Records from a data collection:
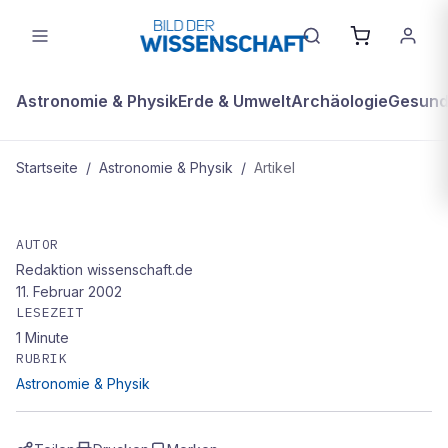
Astronomie & Physik
Erde & Umwelt
Archäologie
Gesundh
Startseite
/
Astronomie & Physik
/
Artikel
ASTRONOMIE & PHYSIK
Harvard-Forscher stellen Konzept
AUTOR
Redaktion wissenschaft.de
für "Nano-Leuchtdiode" vor
11. Februar 2002
LESEZEIT
1
Minute
RUBRIK
Astronomie & Physik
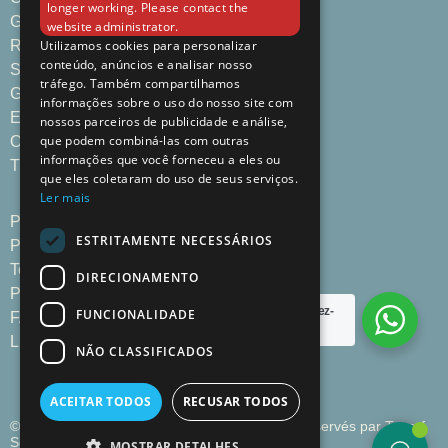
longer working. Please contact the
Gastronomie
website administrator.
Réunions & Événements
Utilizamos cookies para personalizar
conteúdo, anúncios e analisar nosso
Services de l'Hôtel
tráfego. Também compartilhamos
Galerie
informações sobre o uso do nosso site com
Emplacement | Contact
nossos parceiros de publicidade e análise,
que podem combiná-las com outras
Offres Spéciales
informações que você forneceu a eles ou
Timbre Boutique
que eles coletaram do uso de seus serviços.
Ler mais
Politique de Confidentialité
ESTRITAMENTE NECESSÁRIOS
Politique de Cookies
Termes et Conditions
DIRECIONAMENTO
Plan du Site
Besoin d'aide ?
Écrivez-
FUNCIONALIDADE
FAQs
nous
Livre de Plaintes
NÃO CLASSIFICADOS
ACEITAR TODOS
RECUSAR TODOS
© 2025 Timbre Heroísmo, Porto – Tous droits réservés par
Toperf
Solutions
MOSTRAR DETALHES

[Task prompt]: Print each record exactly as it stands, leaving the images out.

[Task output]:
Astronomie & Physik
Erde & Umwelt
Archäologie
Gesundh
Startseite
/
Astronomie & Physik
/
Artikel
ASTRONOMIE & PHYSIK
Harvard-Forscher stellen Konzept
AUTOR
Redaktion wissenschaft.de
für "Nano-Leuchtdiode" vor
11. Februar 2002
LESEZEIT
1
Minute
RUBRIK
Astronomie & Physik
longer working. Please contact the
Gastronomie
website administrator.
Réunions & Événements
Utilizamos cookies para personalizar
conteúdo, anúncios e analisar nosso
Services de l'Hôtel
tráfego. Também compartilhamos
Galerie
informações sobre o uso do nosso site com
Emplacement | Contact
nossos parceiros de publicidade e análise,
que podem combiná-las com outras
Offres Spéciales
informações que você forneceu a eles ou
Timbre Boutique
que eles coletaram do uso de seus serviços.
Ler mais
Politique de Confidentialité
ESTRITAMENTE NECESSÁRIOS
Politique de Cookies
Termes et Conditions
DIRECIONAMENTO
Plan du Site
Besoin d'aide ?
Écrivez-
FUNCIONALIDADE
FAQs
nous
Livre de Plaintes
NÃO CLASSIFICADOS
ACEITAR TODOS
RECUSAR TODOS
© 2025 Timbre Heroísmo, Porto – Tous droits réservés par
Toperf
Solutions
MOSTRAR DETALHES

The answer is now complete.